É uma afirmação que causa surpresa. Vamos supor que estas pesquisas interativas do nosso tempo lançassem a questão “qual o pior pecado que um ser humano pode cometer?”. Talvez ninguém respondesse “não ter sido feliz”. Como se pode negar que Borges tem razão? Ser infeliz é a pior desfeita que se pode dar para o presente que se ganhou ao nascer. No entanto, como se consegue o contrário?
Vinícius de Moraes e Tom Jobim apontam para a fragilidade e a condição efêmera da felicidade: “Tristeza não tem fim/ felicidade sim/ a felicidade é como a pluma/ que o vento vai levando pelo ar/ voa tão leve/ mas tem a vida breve/ precisa que haja vento sem parar.”. A tristeza, para eles, é a condição da gente. Ela não termina. Já a felicidade é que vem e vai ao sabor do vento. Como na letra do Odair José: “Felicidade não existe/ o que existe na vida são momentos felizes”.
Borges certamente não esperava uma satisfação plena e ininterrupta. Mas, fazendo o balanço de uma vida, colocando de um lado os momentos felizes e de outro os infelizes, o que sobra? Talvez não se possa medir de uma forma quantitativa. Talvez a questão seja mesmo qualitativa. Nas coisas que realmente importam para uma pessoa, ela se sentiu realizada ou não? O poeta argentino publicou essa reflexão corajosa depois dos setenta. Ele morreu com 85 anos.

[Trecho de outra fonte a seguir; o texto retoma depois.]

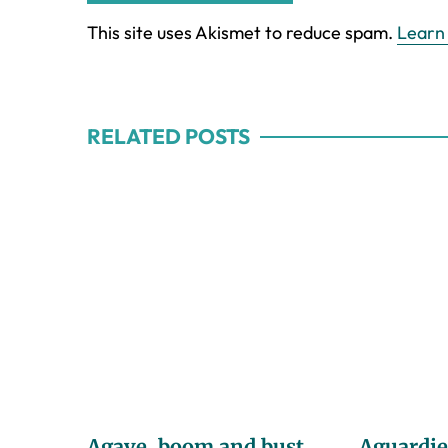
This site uses Akismet to reduce spam.
Learn
RELATED POSTS
Agave, boom and bust
Aguardie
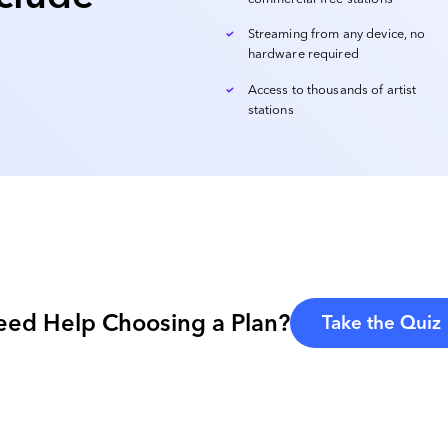
Streaming from any device, no
hardware required
Access to thousands of artist
stations
eed Help Choosing a Plan?
Take the Quiz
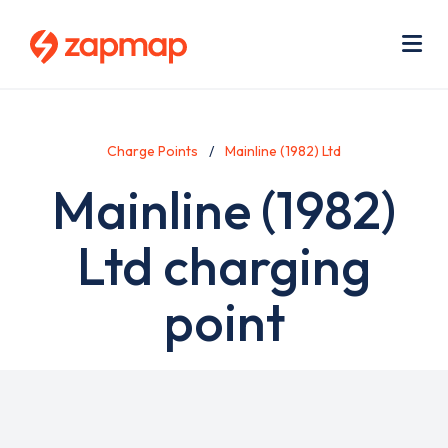
Skip
Use
to
acc
main
men
Me
content
Charge Points
Mainline (1982) Ltd
Mainline (1982)
Ltd charging
point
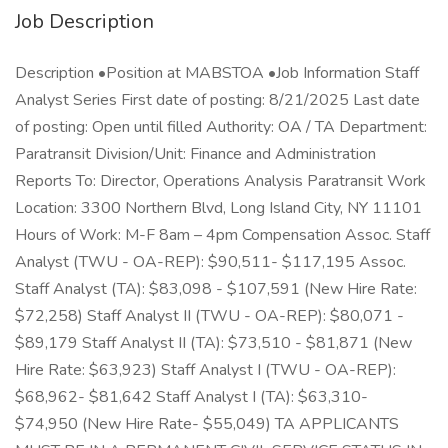
Job Description
Description •Position at MABSTOA •Job Information Staff
Analyst Series First date of posting: 8/21/2025 Last date
of posting: Open until filled Authority: OA / TA Department:
Paratransit Division/Unit: Finance and Administration
Reports To: Director, Operations Analysis Paratransit Work
Location: 3300 Northern Blvd, Long Island City, NY 11101
Hours of Work: M-F 8am – 4pm Compensation Assoc. Staff
Analyst (TWU - OA-REP): $90,511- $117,195 Assoc.
Staff Analyst (TA): $83,098 - $107,591 (New Hire Rate:
$72,258) Staff Analyst II (TWU - OA-REP): $80,071 -
$89,179 Staff Analyst II (TA): $73,510 - $81,871 (New
Hire Rate: $63,923) Staff Analyst I (TWU - OA-REP):
$68,962- $81,642 Staff Analyst I (TA): $63,310-
$74,950 (New Hire Rate- $55,049) TA APPLICANTS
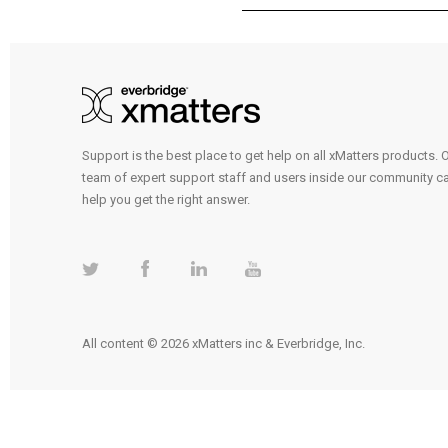
Support is the best place to get help on all xMatters products. 
team of expert support staff and users inside our community c
help you get the right answer.
All content © 2026 xMatters inc & Everbridge, Inc.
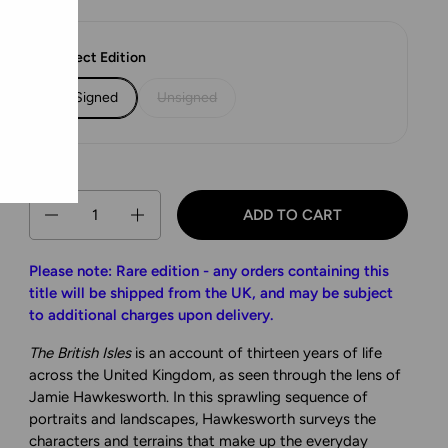
Select Edition
Signed
Unsigned
Quantity
ADD TO CART
Please note: Rare edition - any orders containing this
title will be shipped from the UK, and may be subject
to additional charges upon delivery.
The British Isles
is an account of thirteen years of life
across the United Kingdom, as seen through the lens of
Jamie Hawkesworth. In this sprawling sequence of
portraits and landscapes, Hawkesworth surveys the
characters and terrains that make up the everyday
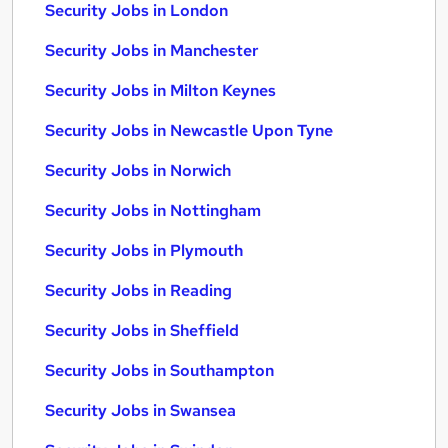
Security Jobs in London
Security Jobs in Manchester
Security Jobs in Milton Keynes
Security Jobs in Newcastle Upon Tyne
Security Jobs in Norwich
Security Jobs in Nottingham
Security Jobs in Plymouth
Security Jobs in Reading
Security Jobs in Sheffield
Security Jobs in Southampton
Security Jobs in Swansea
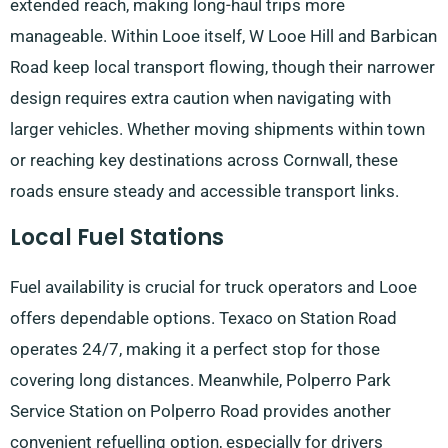
extended reach, making long-haul trips more
manageable. Within Looe itself, W Looe Hill and Barbican
Road keep local transport flowing, though their narrower
design requires extra caution when navigating with
larger vehicles. Whether moving shipments within town
or reaching key destinations across Cornwall, these
roads ensure steady and accessible transport links.
Local Fuel Stations
Fuel availability is crucial for truck operators and Looe
offers dependable options. Texaco on Station Road
operates 24/7, making it a perfect stop for those
covering long distances. Meanwhile, Polperro Park
Service Station on Polperro Road provides another
convenient refuelling option, especially for drivers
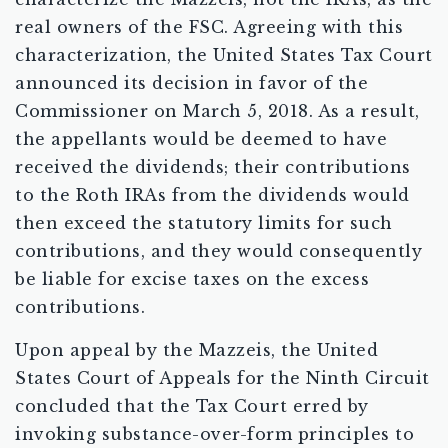
real owners of the FSC. Agreeing with this
characterization, the United States Tax Court
announced its decision in favor of the
Commissioner on March 5, 2018. As a result,
the appellants would be deemed to have
received the dividends; their contributions
to the Roth IRAs from the dividends would
then exceed the statutory limits for such
contributions, and they would consequently
be liable for excise taxes on the excess
contributions.
Upon appeal by the Mazzeis, the United
States Court of Appeals for the Ninth Circuit
concluded that the Tax Court erred by
invoking substance-over-form principles to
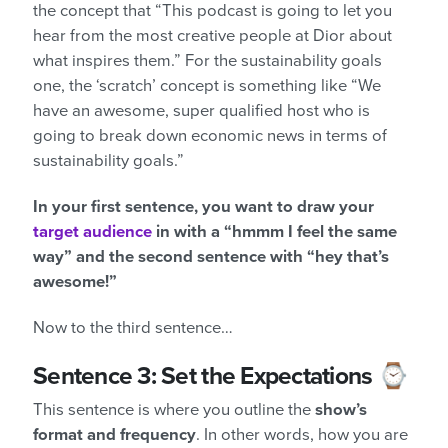
the concept that “This podcast is going to let you
hear from the most creative people at Dior about
what inspires them.” For the sustainability goals
one, the ‘scratch’ concept is something like “We
have an awesome, super qualified host who is
going to break down economic news in terms of
sustainability goals.”
In your first sentence, you want to draw your
target audience
in with a “hmmm I feel the same
way” and the second sentence with “hey that’s
awesome!”
Now to the third sentence…
Sentence 3: Set the Expectations ⌚
This sentence is where you outline the
show’s
format and frequency
. In other words, how you are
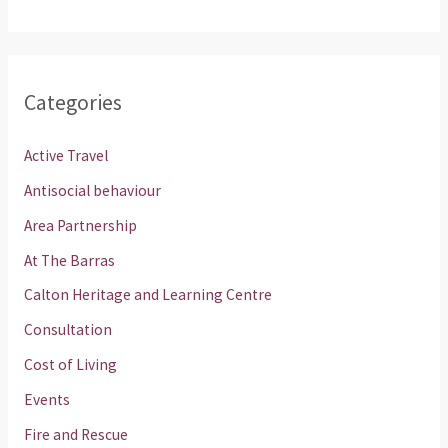
Categories
Active Travel
Antisocial behaviour
Area Partnership
At The Barras
Calton Heritage and Learning Centre
Consultation
Cost of Living
Events
Fire and Rescue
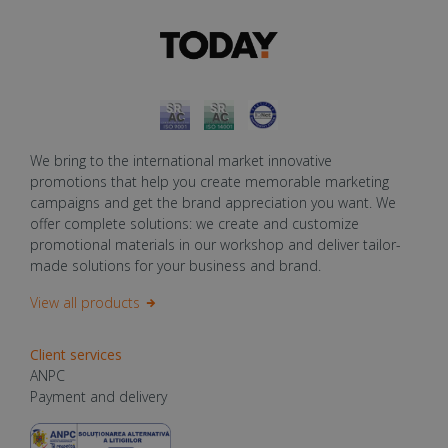
We bring to the international market innovative
promotions that help you create memorable marketing
campaigns and get the brand appreciation you want. We
offer complete solutions: we create and customize
promotional materials in our workshop and deliver tailor-
made solutions for your business and brand.
View all products
Client services
ANPC
Payment and delivery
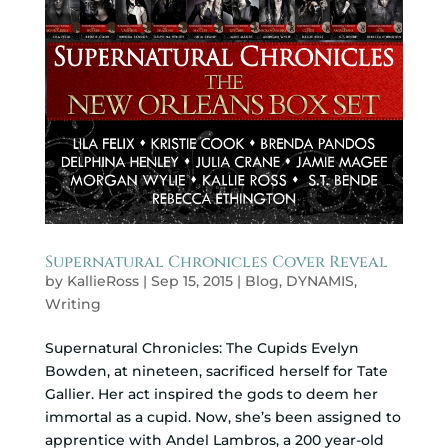
Supernatural Chronicles Cover Reveal
by
KallieRoss
|
Sep 15, 2015
|
Blog
,
DYNAMIS
,
Writing
Supernatural Chronicles: The Cupids Evelyn
Bowden, at nineteen, sacrificed herself for Tate
Gallier. Her act inspired the gods to deem her
immortal as a cupid. Now, she’s been assigned to
apprentice with Andel Lambros, a 200 year-old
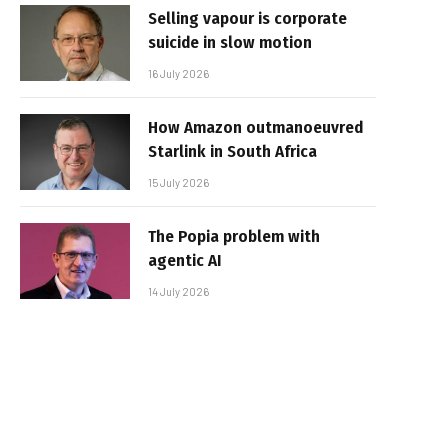
Selling vapour is corporate
suicide in slow motion
16 July 2026
How Amazon outmanoeuvred
Starlink in South Africa
15 July 2026
The Popia problem with
agentic AI
14 July 2026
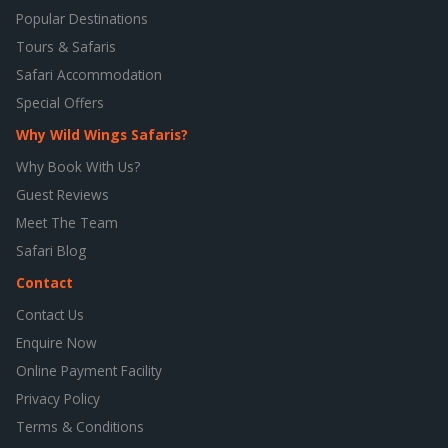
Popular Destinations
Tours & Safaris
Safari Accommodation
Special Offers
Why Wild Wings Safaris?
Why Book With Us?
Guest Reviews
Meet The Team
Safari Blog
Contact
Contact Us
Enquire Now
Online Payment Facility
Privacy Policy
Terms & Conditions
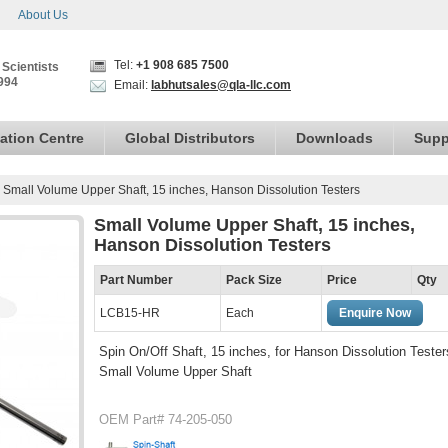
About Us
Tel:
+1 908 685 7500
 Scientists
994
Email:
labhutsales@qla-llc.com
ation Centre
Global Distributors
Downloads
Supp
›
Small Volume Upper Shaft, 15 inches, Hanson Dissolution Testers
Small Volume Upper Shaft, 15 inches,
Hanson Dissolution Testers
Part Number
Pack Size
Price
Qty
LCB15-HR
Each
Enquire Now
Spin On/Off Shaft, 15 inches, for Hanson Dissolution Tester
Small Volume Upper Shaft
OEM Part# 74-205-050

No blog do Cicero, também encontrei a tradução que ele fez de um outro poema de Borges, de que gosto muito, e que é mais otimista, Os justos: “Um homem que cultiva seu jardim, como queria Voltaire./
O que agradece que na terra haja música./ O que descobre com prazer uma etimologia./ Dois empregados que num café do Sur jogam um silencioso xadrez./ O ceramista que premedita uma cor e uma forma./ O tipógrafo que compõe bem esta página, que talvez não lhe agrade./
Uma mulher e um homem que leem os tercetos finais de certo canto./ O que acaricia um animal adormecido./ O que justifica ou quer justificar um mal que lhe fizeram./ O que agradece que na terra haja Stevenson./ O que prefere que os outros tenham razão./ Essas pessoas, que se ignoram, estão salvando o mundo.”
Borges pode não ter se achado feliz, mas faz até hoje a felicidade de leitores como eu, Antonio Cicero e, espero, a de você que está com este texto nas mãos.